Pakar manajemen barkaliber dunia, Peter Drucker, sebagaimana dikutip Didin Damanhuri, menyebut gejala ketidakseimbangan antara sektor moneter dan sektor riel sebagai decopling, yakni fenomena keterputusan antara maraknya arus uang (moneter) dengan arus barang dan jasa. Fenomena ketidakseimbangan itu dipicu oleh maraknya kegiatan bisnis spekulatif, sehingga dunia terjangkit penyakit yang bernama ekonomi balon (bubble economy). Disebut dengan balon, karena secara lahir tampak besar, tetapi ternyata tidak berisi apa-apa kecuali udara. Ketika ditusuk, ternyata ia kosong. Begitulah keadaan ekonomi dunia saat ini.
Maraknya “kredit derivatif”, sebagai instrumen keuangan yang dominan pada saat ini, merupakan pemicu kerusakan dan krisis ekonomi global. Menurut data Morgan Stanley, nilai kredit derivatif pada tahun 1998 hanya Rp 500 Trilyun, namun pada Desember 2002 ditaksir sudah mencapai Rp 24.000 Trilyun, suatu kenaikan yang luar biasa, yakni sebesar 47.000 persen atau 4700 kali lipat, hanya dalam empat tahun. Transaksi derivatif ini umumnya tidak begitu difahami oleh umum (awam), bahkan investor sekalipun. Transaksi ini hanya transaksi “maya” (semu) yang dikaitkan dengan aktiva keuangan. Demikian pula transaksi “future trading” seperti forward, yang merupakan spekulasi tentang kejadian di masa yang akan datang, juga sangat laris dipraktekkan dalam bisnis modern.
Perekonomian dunia yang digelembungkan oleh transaksi maya tersebut dilakukan oleh segelintir orang di beberapa kota dunia, seperti London ( 27 %), Tokyo, Hongkong Singapura (25 %) dan Chicago-New York ( 17 %). Transaksi riba yang sangat dominan itu, mencapai 99 persen dibanding transaksi riel yang dianjurkan Islam. Menurut data, diperkirakan transaksi maya di pasar uang dunia mencapai US $ 750 trilyun setahun, sedangkan kegiatan perdagangan dan jasa (sektor riil) hanya US $ 7,5 trilyun saja. Dengan demikian pertumbuhan uang demikian cepat, tapi ia bagaikan gelembung (bubble) saja. Seringkali gelembung ini pecah yang mengakibatkan krisis di mana-mana, termasuk krisisAsia yang hingga kini masih terasa. Islam menolak keras segala macam transaksi maya tersebut. Sebaliknya, Islam mendorong globalisasi dalam arti mengembangkan sektor riil atau perdagangan nasional, regional maupun internasional. Pengembangan sektor riil inilah hendaknya yang menjadi prioritas lembaga perbankan dan asuransi syari’ah diIndonesia.
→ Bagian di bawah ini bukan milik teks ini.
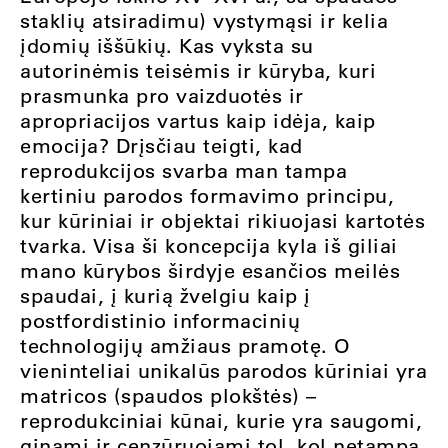
staklių atsiradimu) vystymąsi ir kelia
įdomių iššūkių. Kas vyksta su
autorinėmis teisėmis ir kūryba, kuri
prasmunka pro vaizduotės ir
apropriacijos vartus kaip idėja, kaip
emocija? Drįsčiau teigti, kad
reprodukcijos svarba man tampa
kertiniu parodos formavimo principu,
kur kūriniai ir objektai rikiuojasi kartotės
tvarka. Visa ši koncepcija kyla iš giliai
mano kūrybos širdyje esančios meilės
spaudai, į kurią žvelgiu kaip į
postfordistinio informacinių
technologijų amžiaus pramotę. O
vieninteliai unikalūs parodos kūriniai yra
matricos (spaudos plokštės) –
reprodukciniai kūnai, kurie yra saugomi,
ginami ir cenzūruojami tol, kol netampa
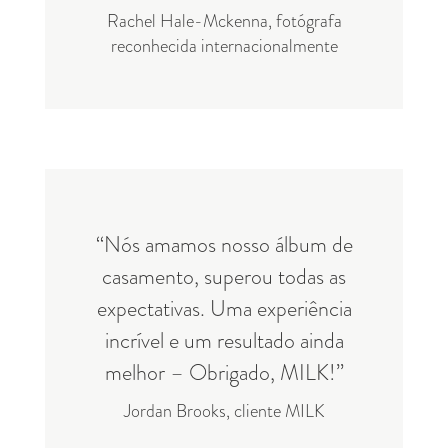
Rachel Hale-Mckenna, fotógrafa
reconhecida internacionalmente
“Nós amamos nosso álbum de
casamento, superou todas as
expectativas. Uma experiência
incrível e um resultado ainda
melhor – Obrigado, MILK!”
Jordan Brooks, cliente MILK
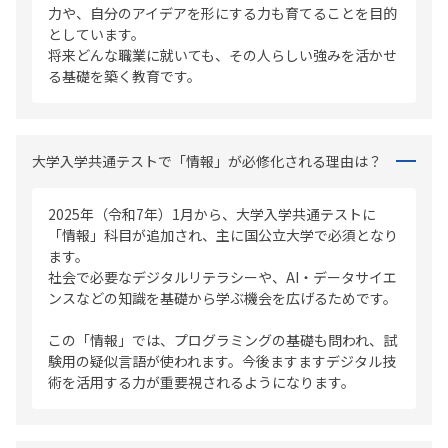
力や、自分のアイデアを形にする力も育てることを目的
としています。
将来どんな職業に就いても、その人らしい強みを活かせ
る基礎を築く教育です。
大学入学共通テストで「情報」が必修化される理由は？
2025年（令和7年）1月から、大学入学共通テストに
「情報」科目が追加され、主に国公立大学で必須となり
ます。
社会で必要なデジタルリテラシーや、AI・データサイエ
ンスなどの知識を基礎から学ぶ機会を広げるためです。
この「情報」では、プログラミングの基礎も問われ、試
験用の疑似言語が使われます。今後ますますデジタル技
術を活用する力が重要視されるようになります。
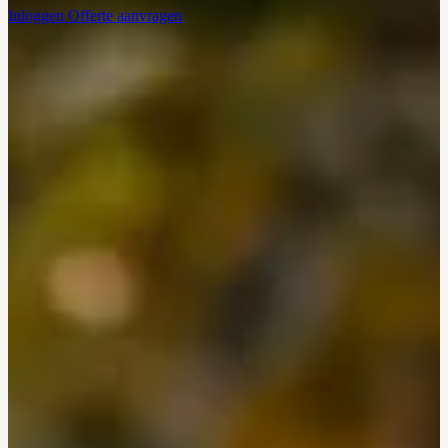
Inloggen
Offerte aanvragen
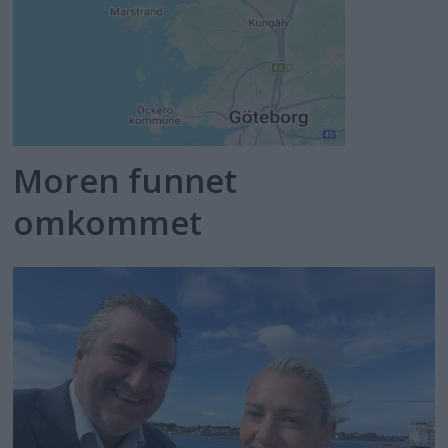
Moren funnet
omkommet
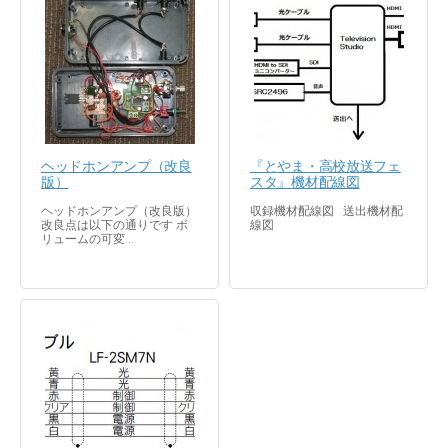
ヘッドホンアンプ（改良
『とやま・高校放送フェ
版）
スタ』機材配線図
ヘッドホンアンプ（改良版）
収録機材配線図 送出機材配
改良点は以下の通りです ボ
線図
リュームの可変...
Saat ini bank dan lembaga keuangan sering kali menciptakan berbagai model transaksi derivatif yang dikaitkan dengan fluktuasi ekonomi global, misalnya kenaikan bunga atau resiko obligasi tidak dibayar yang dapat dijual kepada investor. Untuk resiko kredit tidak dibayar disebut dengan credit swap. Transaksi ini dalam ekonomi syari’ah diharamkan. Kini, dengan banyaknya kritik yang dialamatkan kepada praktek ini dan dampak negatifnya, banyak ekonom Barat yang tersadar dan mengecamnya dengan keras. Warren Buffet dan Rubin, mantan Secretary of Treasury AS berpendapat bahwa transaksi ini dapat meruntuhkan sistem keuangan global.